For open-angle glaucoma
Eye drops (eye drops)
They reduce the pressure in the eye. Drops are frequently prescribed because they cause fewer side effects than medications taken by mouth.
Several types of eye drops are used. Some of the most common include beta-blockers, alpha-adrenergic agents, prostaglandin analogs, carbonic anhydrase inhibitors, and miotics.
The majority of these drugs work both by reducing the production of aqueous humor in the eye and by increasing its excretion.
Adverse effects vary from one type of gout to another. These may include, for example, a dry mouth, low blood pressure, low heart rate, eye irritation, redness around the eyes or fatigue.
It is best to inform your doctor of the side effects that occur, if there are any. It is important to follow the dosage carefully. This treatment is very effective, provided it is followed daily and for life.
If the drops do not sufficiently reduce intraocular pressure, which is rare, oral medication may be prescribed (eg carbonic anhydrase inhibitors).
However, these drugs cause side effects more often and more pronounced than eye drops.
This procedure, called trabeculoplasty, is increasingly common. Sometimes it is even offered before the use of eye drops. It can also be performed if the glaucoma worsens despite treatment or if the medication is poorly tolerated.
This laser treatment aims to help the circulation of aqueous humor in the eye. The procedure is painless and quick: it is performed in one or two 5-minute sessions. A laser beam is directed onto the trabecular meshwork (see the diagram of the internal structures of the eye above). It is unclear exactly why it lowers the pressure.
Even if a laser procedure is performed, drug treatment (most often eye drops) must still be followed for life.
This eye surgery is called a trabeculectomy. The intervention aims to create a new escape route for the aqueous humor, by removing a small segment of the trabecular meshwork. Tube placement is common.
The tube directs the aqueous humor into a reservoir behind the eye. About 80% of people who have this surgery no longer need eye drops afterwards.

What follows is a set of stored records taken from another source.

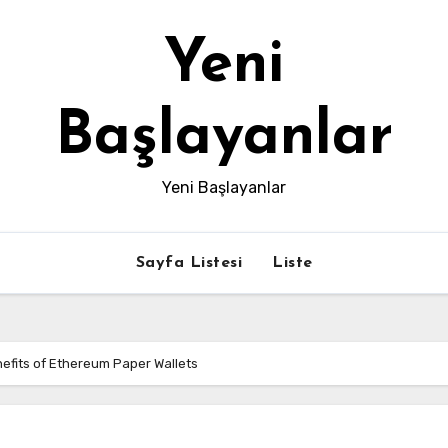
Yeni
Başlayanlar
Yeni Başlayanlar
Sayfa Listesi
Liste
efits of Ethereum Paper Wallets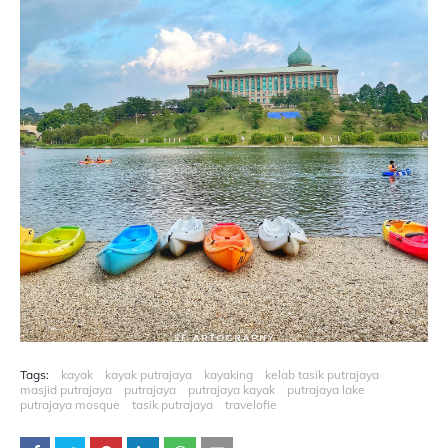
Tags:
kayak
kayak putrajaya
kayaking
kelab tasik putrajaya
masjid putrajaya
putrajaya
putrajaya kayak
putrajaya lake
putrajaya mosque
tasik putrajaya
travelofie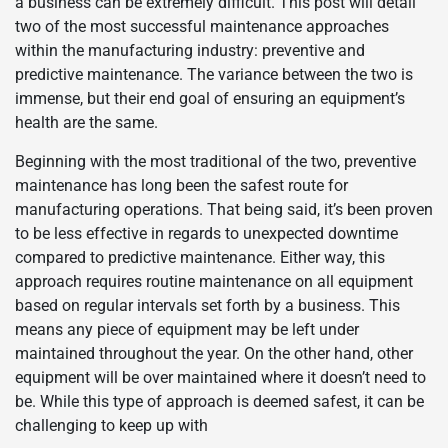
a business can be extremely difficult. This post will detail
two of the most successful maintenance approaches
within the manufacturing industry: preventive and
predictive maintenance. The variance between the two is
immense, but their end goal of ensuring an equipment’s
health are the same.
Beginning with the most traditional of the two, preventive
maintenance has long been the safest route for
manufacturing operations. That being said, it’s been proven
to be less effective in regards to unexpected downtime
compared to predictive maintenance. Either way, this
approach requires routine maintenance on all equipment
based on regular intervals set forth by a business. This
means any piece of equipment may be left under
maintained throughout the year. On the other hand, other
equipment will be over maintained where it doesn’t need to
be. While this type of approach is deemed safest, it can be
challenging to keep up with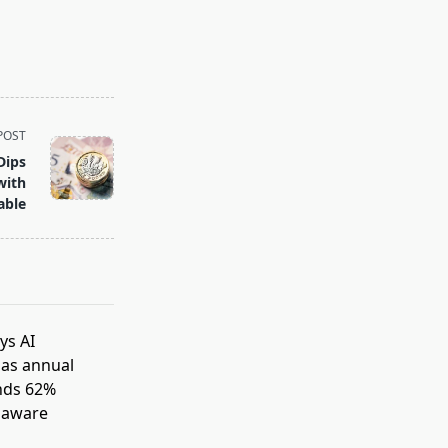
POST
Dips
with
able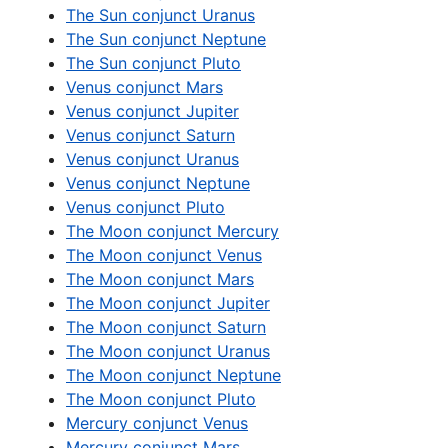
The Sun conjunct Uranus
The Sun conjunct Neptune
The Sun conjunct Pluto
Venus conjunct Mars
Venus conjunct Jupiter
Venus conjunct Saturn
Venus conjunct Uranus
Venus conjunct Neptune
Venus conjunct Pluto
The Moon conjunct Mercury
The Moon conjunct Venus
The Moon conjunct Mars
The Moon conjunct Jupiter
The Moon conjunct Saturn
The Moon conjunct Uranus
The Moon conjunct Neptune
The Moon conjunct Pluto
Mercury conjunct Venus
Mercury conjunct Mars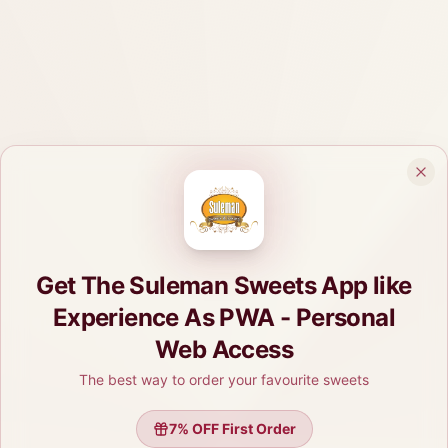
Get The Suleman Sweets App like
Experience As PWA - Personal
Web Access
The best way to order your favourite sweets
7
% OFF First Order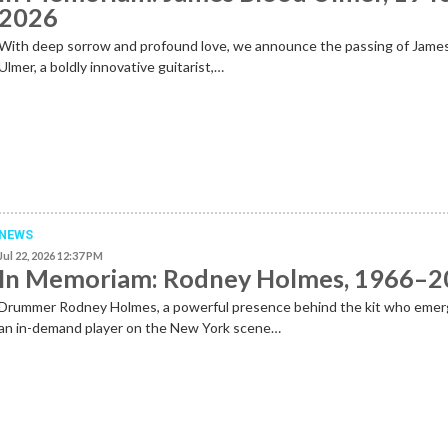
2026
With deep sorrow and profound love, we announce the passing of Jame
Ulmer, a boldly innovative guitarist,…
NEWS
Jul 22, 2026 12:37 PM
In Memoriam: Rodney Holmes, 1966–
Drummer Rodney Holmes, a powerful presence behind the kit who emer
an in-demand player on the New York scene…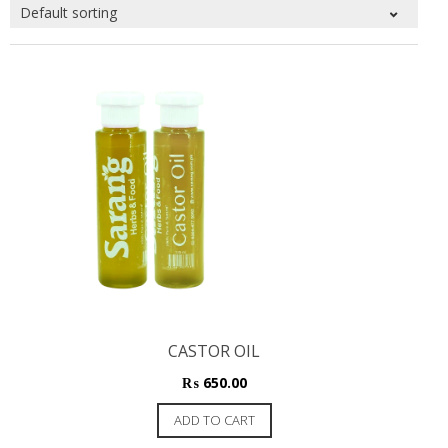
CASTOR OIL
₨
650.00
ADD TO CART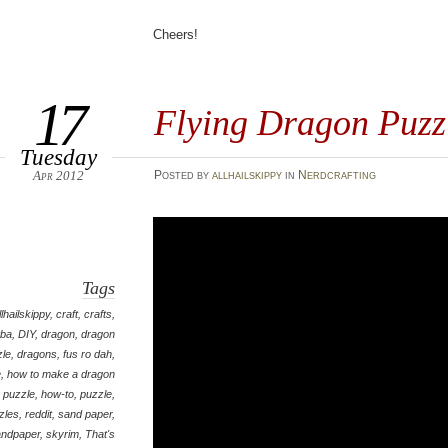
Cheers!
17
Flying Dragon Puzz
Tuesday
Apr 2012
Posted
by
allhailskippy
in
Nerdcrafting
Tags
llhailskippy
,
craft
,
crafts
,
tba
,
DIY
,
dragon
,
dragon
zle
,
dragons
,
fus ro dah
,
e
,
how to make a dragon
puzzle
,
how-to
,
puzzle
,
zles
,
reddit
,
sand paper
,
andpaper
,
skyrim
,
That's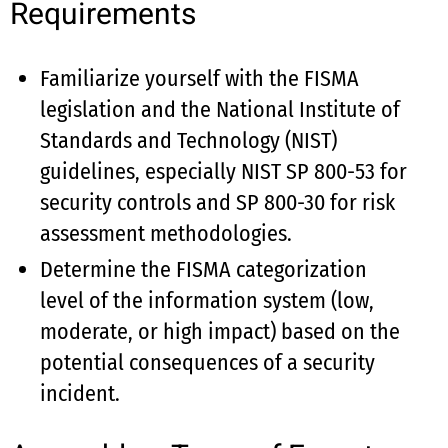
Requirements
Familiarize yourself with the FISMA
legislation and the National Institute of
Standards and Technology (NIST)
guidelines, especially NIST SP 800-53 for
security controls and SP 800-30 for risk
assessment methodologies.
Determine the FISMA categorization
level of the information system (low,
moderate, or high impact) based on the
potential consequences of a security
incident.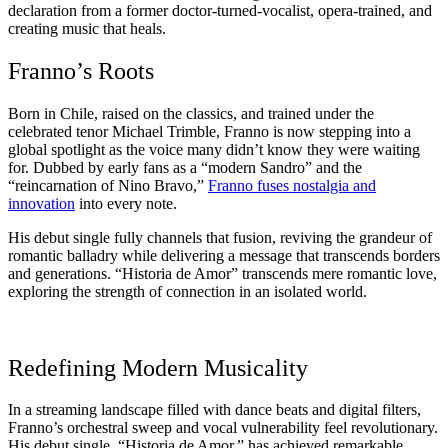
declaration from a former doctor-turned-vocalist, opera-trained, and
creating music that heals.
Franno’s Roots
Born in Chile, raised on the classics, and trained under the
celebrated tenor Michael Trimble, Franno is now stepping into a
global spotlight as the voice many didn’t know they were waiting
for. Dubbed by early fans as a “modern Sandro” and the
“reincarnation of Nino Bravo,”
Franno fuses nostalgia and
innovation
into every note.
His debut single fully channels that fusion, reviving the grandeur of
romantic balladry while delivering a message that transcends borders
and generations. “Historia de Amor” transcends mere romantic love,
exploring the strength of connection in an isolated world.
Redefining Modern Musicality
In a streaming landscape filled with dance beats and digital filters,
Franno’s orchestral sweep and vocal vulnerability feel revolutionary.
His debut single, “Historia de Amor,” has achieved remarkable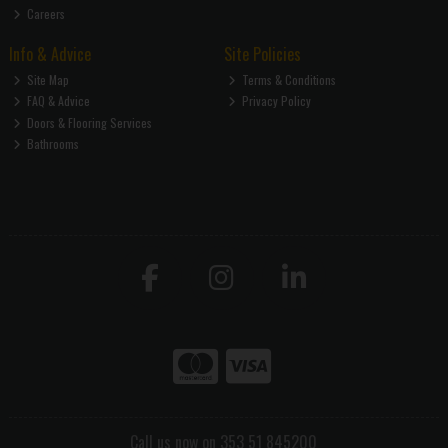
Careers
Info & Advice
Site Policies
Site Map
Terms & Conditions
FAQ & Advice
Privacy Policy
Doors & Flooring Services
Bathrooms
Call us now on 353 51 845200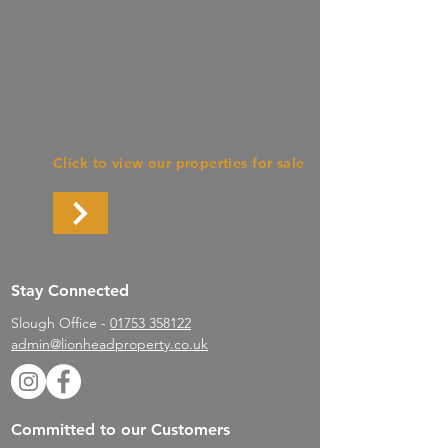
Barnstaple
Click to view our properties for sale
Stay Connected
Slough Office -
01753 358122
admin@lionheadproperty.co.uk
Committed to our Customers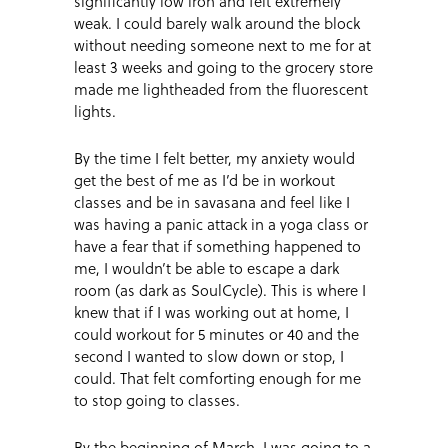
significantly low iron and felt extremely
weak. I could barely walk around the block
without needing someone next to me for at
least 3 weeks and going to the grocery store
made me lightheaded from the fluorescent
lights.
By the time I felt better, my anxiety would
get the best of me as I’d be in workout
classes and be in savasana and feel like I
was having a panic attack in a yoga class or
have a fear that if something happened to
me, I wouldn’t be able to escape a dark
room (as dark as SoulCycle). This is where I
knew that if I was working out at home, I
could workout for 5 minutes or 40 and the
second I wanted to slow down or stop, I
could. That felt comforting enough for me
to stop going to classes.
By the beginning of March, I was going to a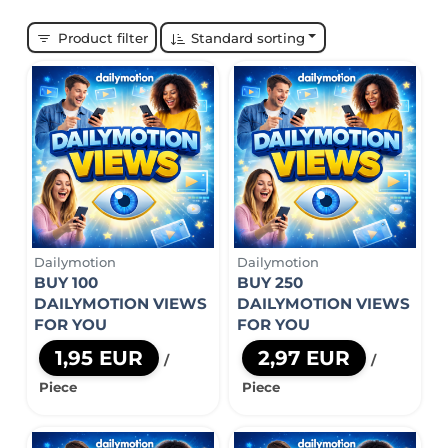
Product filter
Standard sorting
Dailymotion
Dailymotion
BUY 100
BUY 250
DAILYMOTION VIEWS
DAILYMOTION VIEWS
FOR YOU
FOR YOU
1,95 EUR
2,97 EUR
/
/
Piece
Piece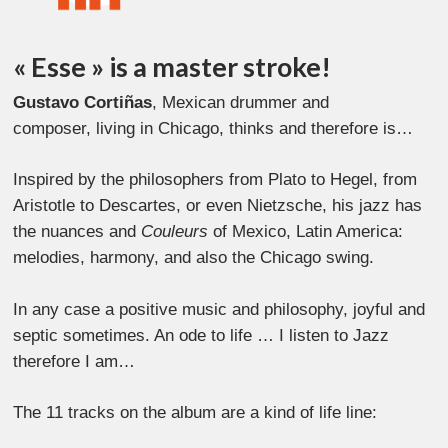
« Esse » is a master stroke!
Gustavo Cortiñas
, Mexican drummer and
composer, living in Chicago, thinks and therefore is…
Inspired by the philosophers from Plato to Hegel, from
Aristotle to Descartes, or even Nietzsche, his jazz has
the nuances and
Couleurs
of Mexico, Latin America:
melodies, harmony, and also the Chicago swing.
In any case a positive music and philosophy, joyful and
septic sometimes. An ode to life … I listen to Jazz
therefore I am…
The 11 tracks on the album are a kind of life line: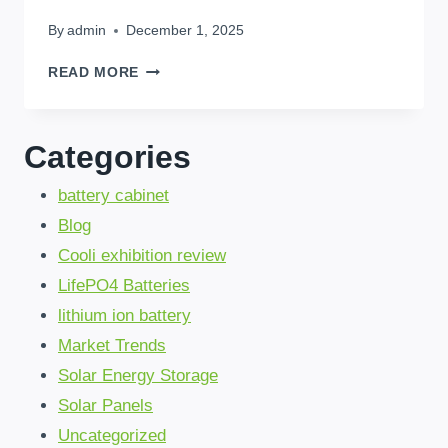
By
admin
December 1, 2025
A
READ MORE
SIMPLE
GUIDE
TO
Categories
CHOOSING
THE
battery cabinet
RIGHT
HOME
Blog
BATTERY
Cooli exhibition review
STORAGE
FOR
LifePO4 Batteries
YOUR
lithium ion battery
FAMILY
IN
Market Trends
KINSHASA
Solar Energy Storage
Solar Panels
Uncategorized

Other types of surgeries are being tested. Eventually, they could replace trabeculectomy. However, it will take several more years before their effectiveness can be determined. Examples include canalostomy, Ex-Press®, canaloplasty, gold implant, Glaukos iStent® and trabeculotome.
For angle-closure glaucoma
Emergency treatment is required. Several medications are used to quickly reduce intraocular pressure.
Once the pressure has been lowered, the ideal is to open a passageway through the iris, using a laser beam. This procedure is called peripheral iridotomy. This treatment allows the flow of the aqueous humor, in order to avoid recurrences.
Anesthetic drops are applied to the eye beforehand, as well as a contact lens (removed after the treatment). After the treatment, anti-inflammatory drops are prescribed and should be applied to the eye for a few days. Other treatments may be needed.
For congenital glaucoma
Only surgery can correct this type of glaucoma. It is practiced from the first weeks of life.
Information: Cleverly Smart is not a substitute for a doctor. Always consult a doctor to treat your health condition.
Photo description: depiction of vision for a Glaucoma patient. The typical pathophysiology associated with Glaucoma has been shown as well (blocked drainage channel in the eye and changes in the optic nerve).